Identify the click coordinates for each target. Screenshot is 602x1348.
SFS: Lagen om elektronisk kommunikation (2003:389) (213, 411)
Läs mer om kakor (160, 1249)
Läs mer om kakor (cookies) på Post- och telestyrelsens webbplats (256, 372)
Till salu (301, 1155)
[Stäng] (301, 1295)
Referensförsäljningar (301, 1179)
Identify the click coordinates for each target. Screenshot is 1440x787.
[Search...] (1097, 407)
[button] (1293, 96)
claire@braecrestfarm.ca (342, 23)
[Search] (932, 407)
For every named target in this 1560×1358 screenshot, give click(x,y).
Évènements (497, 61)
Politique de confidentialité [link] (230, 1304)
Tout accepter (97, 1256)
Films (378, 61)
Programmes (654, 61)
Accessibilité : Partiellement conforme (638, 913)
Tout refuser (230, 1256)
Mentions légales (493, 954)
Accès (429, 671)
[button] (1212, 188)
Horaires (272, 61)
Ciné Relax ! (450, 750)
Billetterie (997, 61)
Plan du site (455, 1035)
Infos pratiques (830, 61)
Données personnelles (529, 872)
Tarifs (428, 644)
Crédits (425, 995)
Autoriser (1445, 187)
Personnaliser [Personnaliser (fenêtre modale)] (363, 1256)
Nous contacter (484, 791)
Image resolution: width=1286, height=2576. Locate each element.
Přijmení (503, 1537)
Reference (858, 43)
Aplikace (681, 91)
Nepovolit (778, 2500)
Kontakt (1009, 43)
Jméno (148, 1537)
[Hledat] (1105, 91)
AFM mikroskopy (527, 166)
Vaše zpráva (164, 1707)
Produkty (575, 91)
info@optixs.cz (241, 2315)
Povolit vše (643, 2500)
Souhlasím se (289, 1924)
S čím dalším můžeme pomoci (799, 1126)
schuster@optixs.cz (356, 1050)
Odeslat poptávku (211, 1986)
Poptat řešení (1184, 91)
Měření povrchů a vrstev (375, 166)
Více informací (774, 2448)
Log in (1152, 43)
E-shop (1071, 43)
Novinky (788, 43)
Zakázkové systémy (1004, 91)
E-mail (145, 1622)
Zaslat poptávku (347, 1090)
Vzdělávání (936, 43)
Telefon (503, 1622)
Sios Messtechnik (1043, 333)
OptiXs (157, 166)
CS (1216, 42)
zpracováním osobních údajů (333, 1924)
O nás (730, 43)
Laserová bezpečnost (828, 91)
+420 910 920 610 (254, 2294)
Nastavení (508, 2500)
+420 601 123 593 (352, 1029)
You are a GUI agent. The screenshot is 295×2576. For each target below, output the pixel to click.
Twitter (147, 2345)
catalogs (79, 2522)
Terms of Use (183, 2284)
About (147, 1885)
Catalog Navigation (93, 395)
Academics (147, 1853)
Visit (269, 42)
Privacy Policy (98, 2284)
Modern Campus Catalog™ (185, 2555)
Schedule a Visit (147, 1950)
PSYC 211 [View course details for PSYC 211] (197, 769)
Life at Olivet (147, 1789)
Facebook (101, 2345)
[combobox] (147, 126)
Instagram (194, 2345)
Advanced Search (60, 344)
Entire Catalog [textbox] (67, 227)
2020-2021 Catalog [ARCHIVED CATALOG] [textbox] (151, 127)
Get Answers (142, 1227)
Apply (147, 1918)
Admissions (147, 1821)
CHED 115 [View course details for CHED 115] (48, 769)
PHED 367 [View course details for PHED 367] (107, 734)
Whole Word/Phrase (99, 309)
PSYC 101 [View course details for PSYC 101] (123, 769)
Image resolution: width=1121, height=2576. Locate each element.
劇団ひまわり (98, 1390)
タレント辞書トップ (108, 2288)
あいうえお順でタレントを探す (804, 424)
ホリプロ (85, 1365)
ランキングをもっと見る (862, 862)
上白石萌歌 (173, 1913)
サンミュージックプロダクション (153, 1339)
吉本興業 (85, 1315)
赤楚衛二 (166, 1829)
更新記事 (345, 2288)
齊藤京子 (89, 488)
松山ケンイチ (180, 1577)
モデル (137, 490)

....

## EXERCISE BRIEF
Word for word, reproduce the lines of the listing from the first one through the line containing "For every named", and no more.

## OUTPUT FOR THIS EXERCISE
Identify the click coordinates for each target. Screenshot is 602x1348.
SFS: Lagen om elektronisk kommunikation (2003:389) (213, 411)
Läs mer om kakor (160, 1249)
Läs mer om kakor (cookies) på Post- och telestyrelsens webbplats (256, 372)
Till salu (301, 1155)
[Stäng] (301, 1295)
Referensförsäljningar (301, 1179)
Identify the click coordinates for each target. Screenshot is 1440x787.
[Search...] (1097, 407)
[button] (1293, 96)
claire@braecrestfarm.ca (342, 23)
[Search] (932, 407)
For every named target in this 1560×1358 screenshot, give click(x,y).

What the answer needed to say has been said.